Alfman Member since:
2011-01-28

Snial,

"Also, the Z80 didn't have control logic as simple and direct as a 6502, which made the 6502's instruction execution more efficient. But that didn't mean the 6502's arithmetic was always faster*; a 16-bit Zero-page Add on a 6502 would take 20 cycles and 14 bytes (CLC;LDA;ADC;STA;LDA;ADC;STA) vs a Z80's 11 cycles / 1 byte (add hl,rr)."

It's the age old debate between RISC/CISC. From the looks of it here, the 6502 was a bit too RISC for such a basic operation, making simple operations cost more than they should. On the other hand Z80 (and x86 afterwards) were too CISC with regards to multiple instruction size encoding and memory addressing which demanded more complexity in the decode stage. Getting an optimal combination needs compromises between the two.

Edited 2013-09-10 13:32 UTC

Reply Score: 2

RE: Uh
by ferrels on Sun 8th Sep 2013 17:32 UTC in reply to "Uh"
ferrels Member since:
2006-08-15

What did you expect? It's a blog for goodness sakes, not a novel or hardback book that you purchased at the bookstore for $50. Technically speaking it's a darn good blog. If you want perfection go buy a James Joyce novel.

Edited 2013-09-08 17:34 UTC

Reply Score: 4

RE[2]: Uh
by henderson101 on Mon 9th Sep 2013 11:51 UTC in reply to "RE: Uh"
henderson101 Member since:
2006-05-30

Ah yes, there's a great section on the 6502 instruction set tucked in to the middle of the Dubliners, and totally I forgot about the Z80 primer in the last chapter of Ulysses!
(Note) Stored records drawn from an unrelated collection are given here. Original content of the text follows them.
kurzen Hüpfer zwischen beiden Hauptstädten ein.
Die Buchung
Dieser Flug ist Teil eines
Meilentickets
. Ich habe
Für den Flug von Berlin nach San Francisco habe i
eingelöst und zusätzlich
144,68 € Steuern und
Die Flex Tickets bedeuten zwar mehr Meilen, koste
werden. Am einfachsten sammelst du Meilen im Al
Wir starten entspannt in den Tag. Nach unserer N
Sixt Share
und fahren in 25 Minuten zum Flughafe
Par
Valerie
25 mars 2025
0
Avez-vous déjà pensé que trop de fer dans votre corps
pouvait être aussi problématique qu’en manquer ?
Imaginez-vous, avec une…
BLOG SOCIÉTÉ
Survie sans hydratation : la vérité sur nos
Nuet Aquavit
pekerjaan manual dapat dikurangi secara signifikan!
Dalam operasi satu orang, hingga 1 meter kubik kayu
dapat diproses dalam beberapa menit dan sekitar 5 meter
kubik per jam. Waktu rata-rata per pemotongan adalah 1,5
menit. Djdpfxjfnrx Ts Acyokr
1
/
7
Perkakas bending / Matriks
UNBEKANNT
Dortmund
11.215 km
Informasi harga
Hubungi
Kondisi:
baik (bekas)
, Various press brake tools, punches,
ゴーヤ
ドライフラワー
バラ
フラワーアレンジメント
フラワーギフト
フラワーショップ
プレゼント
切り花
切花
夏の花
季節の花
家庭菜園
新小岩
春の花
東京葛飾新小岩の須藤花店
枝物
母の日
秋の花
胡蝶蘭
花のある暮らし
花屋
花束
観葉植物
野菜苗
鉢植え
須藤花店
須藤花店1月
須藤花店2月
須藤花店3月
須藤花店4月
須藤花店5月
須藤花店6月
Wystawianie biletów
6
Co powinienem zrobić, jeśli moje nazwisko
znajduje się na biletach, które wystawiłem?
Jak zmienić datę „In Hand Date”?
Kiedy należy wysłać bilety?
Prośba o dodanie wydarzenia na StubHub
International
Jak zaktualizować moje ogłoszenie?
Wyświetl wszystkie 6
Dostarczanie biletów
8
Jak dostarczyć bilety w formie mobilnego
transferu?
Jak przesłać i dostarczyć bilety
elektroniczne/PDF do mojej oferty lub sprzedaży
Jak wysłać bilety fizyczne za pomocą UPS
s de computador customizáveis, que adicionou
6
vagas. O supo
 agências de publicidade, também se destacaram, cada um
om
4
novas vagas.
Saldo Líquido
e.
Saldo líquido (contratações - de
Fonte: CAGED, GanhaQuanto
Thanks for your extremely helpful comment!

Reply Score: 4

Explanation
by transputer_guy on Sun 8th Sep 2013 18:54 UTC
transputer_guy
Member since:
2005-07-08

I reverse engineered a dozen of these 1979 NMOS processors to learn about how the ALUs, register files, ROMs, RAMs, PLAs, clocks, back bias circuits worked. I had forgotten how the Z80 worked though, but from the circuit given here there is a good reason why it was done this way.

In the 6800, 8080, 6502 the carry path used was usually a pass gate with a minimal delay per bit. 4 carry cells in series would look like a distributed 4 bit tree like nand gate with extra devices to steer 1s & 0s or to bypass to the output and then invert. This is a very slow gate with all the associated capacitance but it does cover 4 bits in one go with 2 logic delays, slooow + fast. So an 8 bit adder delay would look like a 1 bit adder with 4 extra carry gates in delay. Thats about the limit of the clock cycle.
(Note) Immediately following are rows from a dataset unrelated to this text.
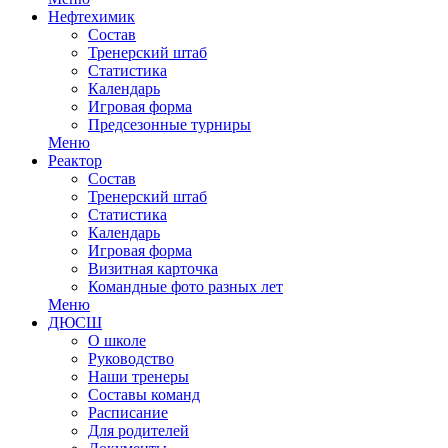
Нефтехимик
Состав
Тренерский штаб
Статистика
Календарь
Игровая форма
Предсезонные турниры
Меню
Реактор
Состав
Тренерский штаб
Статистика
Календарь
Игровая форма
Визитная карточка
Командные фото разных лет
Меню
ДЮСШ
О школе
Руководство
Наши тренеры
Составы команд
Расписание
Для родителей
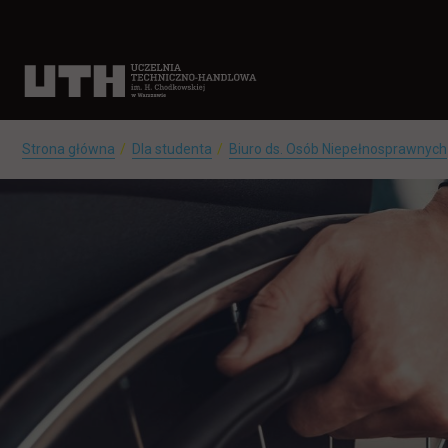
Strona główna
Dla studenta
Biuro ds. Osób Niepełnosprawnych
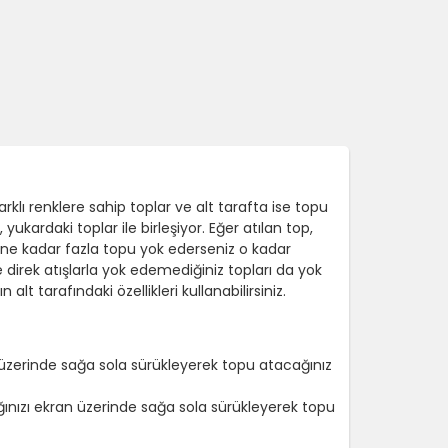
rklı renklere sahip toplar ve alt tarafta ise topu
yukardaki toplar ile birleşiyor. Eğer atılan top,
ne kadar fazla topu yok ederseniz o kadar
e direk atışlarla yok edemediğiniz topları da yok
lt tarafındaki özellikleri kullanabilirsiniz.
n üzerinde sağa sola sürükleyerek topu atacağınız
ğınızı ekran üzerinde sağa sola sürükleyerek topu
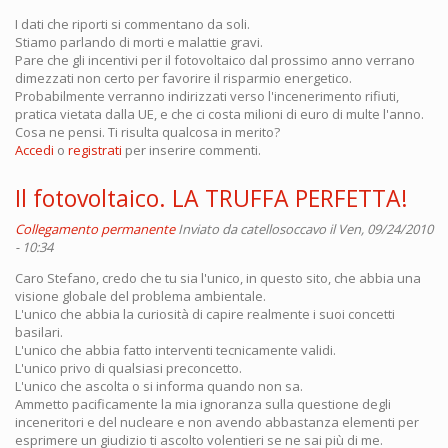
I dati che riporti si commentano da soli.
Stiamo parlando di morti e malattie gravi.
Pare che gli incentivi per il fotovoltaico dal prossimo anno verrano
dimezzati non certo per favorire il risparmio energetico.
Probabilmente verranno indirizzati verso l'incenerimento rifiuti,
pratica vietata dalla UE, e che ci costa milioni di euro di multe l'anno.
Cosa ne pensi. Ti risulta qualcosa in merito?
Accedi
o
registrati
per inserire commenti.
Il fotovoltaico. LA TRUFFA PERFETTA!
Collegamento permanente
Inviato da
catellosoccavo
il Ven, 09/24/2010
- 10:34
Caro Stefano, credo che tu sia l'unico, in questo sito, che abbia una
visione globale del problema ambientale.
L'unico che abbia la curiosità di capire realmente i suoi concetti
basilari.
L'unico che abbia fatto interventi tecnicamente validi.
L'unico privo di qualsiasi preconcetto.
L'unico che ascolta o si informa quando non sa.
Ammetto pacificamente la mia ignoranza sulla questione degli
inceneritori e del nucleare e non avendo abbastanza elementi per
esprimere un giudizio ti ascolto volentieri se ne sai più di me.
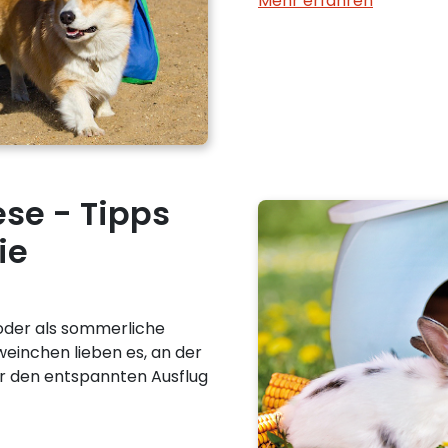
Mehr erfahren
se - Tipps
ie
oder als sommerliche
inchen lieben es, an der
für den entspannten Ausflug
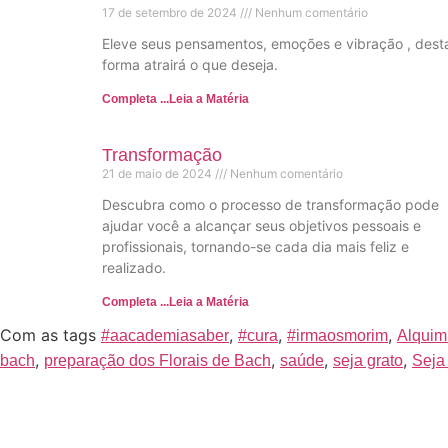
17 de setembro de 2024
Nenhum comentário
Eleve seus pensamentos, emoções e vibração , dest
forma atrairá o que deseja.
Completa ...Leia a Matéria
Transformação
21 de maio de 2024
Nenhum comentário
Descubra como o processo de transformação pode
ajudar você a alcançar seus objetivos pessoais e
profissionais, tornando-se cada dia mais feliz e
realizado.
Completa ...Leia a Matéria
Com as tags
,
,
,
#aacademiasaber
#cura
#irmaosmorim
Alquim
,
,
,
,
bach
preparação dos Florais de Bach
saúde
seja grato
Seja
This Z80 used 2 faster gates per bit, so 4 bit cells will add up to 8 gate delays on top of the basic adder cell. Thats about the limit of the clock cycle.
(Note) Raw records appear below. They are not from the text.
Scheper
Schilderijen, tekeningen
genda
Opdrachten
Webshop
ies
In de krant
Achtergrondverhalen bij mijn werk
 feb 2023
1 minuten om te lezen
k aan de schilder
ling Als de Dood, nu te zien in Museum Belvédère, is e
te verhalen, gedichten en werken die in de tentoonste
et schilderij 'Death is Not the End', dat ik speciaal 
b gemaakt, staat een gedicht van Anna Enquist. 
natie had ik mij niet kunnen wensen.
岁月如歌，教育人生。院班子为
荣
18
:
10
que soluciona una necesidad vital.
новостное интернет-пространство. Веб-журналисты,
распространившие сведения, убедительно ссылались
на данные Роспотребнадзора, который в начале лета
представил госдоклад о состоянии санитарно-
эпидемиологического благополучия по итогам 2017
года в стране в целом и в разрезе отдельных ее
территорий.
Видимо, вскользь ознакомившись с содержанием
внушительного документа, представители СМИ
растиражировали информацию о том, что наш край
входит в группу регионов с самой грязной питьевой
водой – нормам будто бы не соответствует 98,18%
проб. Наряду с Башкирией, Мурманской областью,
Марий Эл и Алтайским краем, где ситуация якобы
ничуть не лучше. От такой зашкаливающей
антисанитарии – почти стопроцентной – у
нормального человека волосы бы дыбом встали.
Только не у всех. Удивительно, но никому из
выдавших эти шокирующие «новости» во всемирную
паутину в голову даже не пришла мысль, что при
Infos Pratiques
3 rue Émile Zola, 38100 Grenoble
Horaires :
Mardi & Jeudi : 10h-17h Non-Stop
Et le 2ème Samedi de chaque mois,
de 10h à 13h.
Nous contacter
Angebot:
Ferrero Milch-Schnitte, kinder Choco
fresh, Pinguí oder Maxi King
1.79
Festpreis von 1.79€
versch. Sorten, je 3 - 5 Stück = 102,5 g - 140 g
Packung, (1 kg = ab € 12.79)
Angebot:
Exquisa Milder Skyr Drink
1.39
In another design, some designers paired off odd/even slices to achieve 2 bit carry in 2 gates of logic, allowing 8 bit design with 8 gate delay carry.

Its a swings vs roundabout issue. By the time the Z80 was built, the trend was moving away from the ripple pass dynamic gates to full static logic, and in the Z8000 the entire 16 bit path had a full custom design with full static carry look ahead asymmetric logic, all done in about 8-12 fast gates iirc, no precharging logic needed.

The 68000 and 8086 retained the ripple pass gate but enhanced it by using boot strapping on a floating pass gate with a precharge. In these schemes a clock would be rammed through 8 pass gates in short order and then buffered for the next 8 bit block. Boot strapping allowed 16 bit addition in a reasonable time but required a clock for precharge.

So in the dynamic style, 1 clock precharges and the next conditionally discharges or computes the gate values. In the static style, both clock phases can do useful work.

Even the Pentium 4 a 32b processor uses a double pumped 16 bit ALU too.